(RECORD EXCERPTS begins)
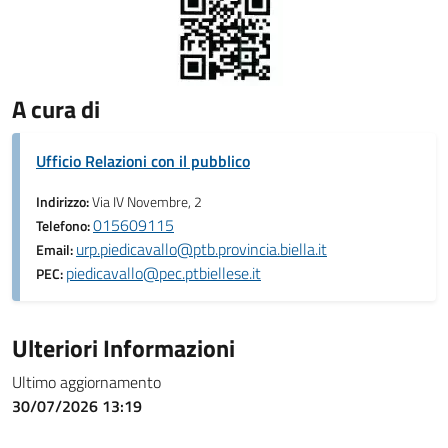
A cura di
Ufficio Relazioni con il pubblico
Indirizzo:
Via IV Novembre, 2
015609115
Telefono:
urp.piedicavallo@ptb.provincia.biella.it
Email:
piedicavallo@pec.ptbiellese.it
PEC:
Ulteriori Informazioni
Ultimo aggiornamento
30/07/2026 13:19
(RECORD EXCERPTS ends)
(RECORD EXCERPTS begins)
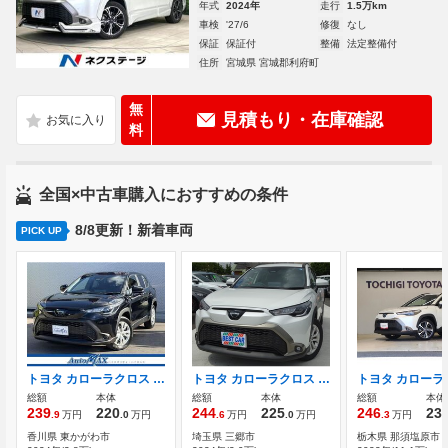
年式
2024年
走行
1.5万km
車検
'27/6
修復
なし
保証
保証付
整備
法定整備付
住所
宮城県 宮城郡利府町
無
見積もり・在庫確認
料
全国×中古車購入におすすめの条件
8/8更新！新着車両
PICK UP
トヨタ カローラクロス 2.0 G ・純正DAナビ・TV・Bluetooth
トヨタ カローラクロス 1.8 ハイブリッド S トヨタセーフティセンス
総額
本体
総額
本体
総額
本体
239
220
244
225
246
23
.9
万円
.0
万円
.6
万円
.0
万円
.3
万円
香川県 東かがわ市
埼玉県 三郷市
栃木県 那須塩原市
(RECORD EXCERPTS ends)
(RECORD EXCERPTS begins)
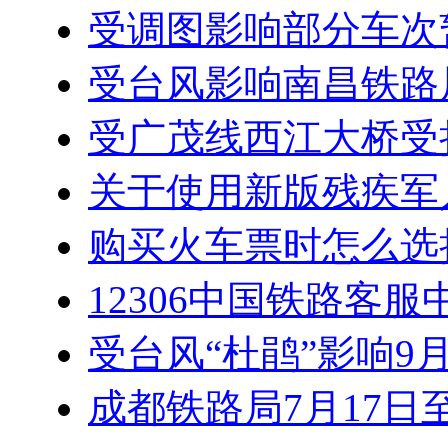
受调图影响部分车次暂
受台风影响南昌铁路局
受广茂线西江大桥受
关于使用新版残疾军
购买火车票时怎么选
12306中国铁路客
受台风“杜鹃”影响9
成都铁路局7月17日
(RECORD EXCERPTS ends)
# [WHAT THE TASK ASKS]
Starting from the records above, filter out all lines except those containing the word "piedicavallo".

# [SOLUTION FOR THIS EXERCISE]
urp.piedicavallo@ptb.provincia.biella.it
piedicavallo@pec.ptbiellese.it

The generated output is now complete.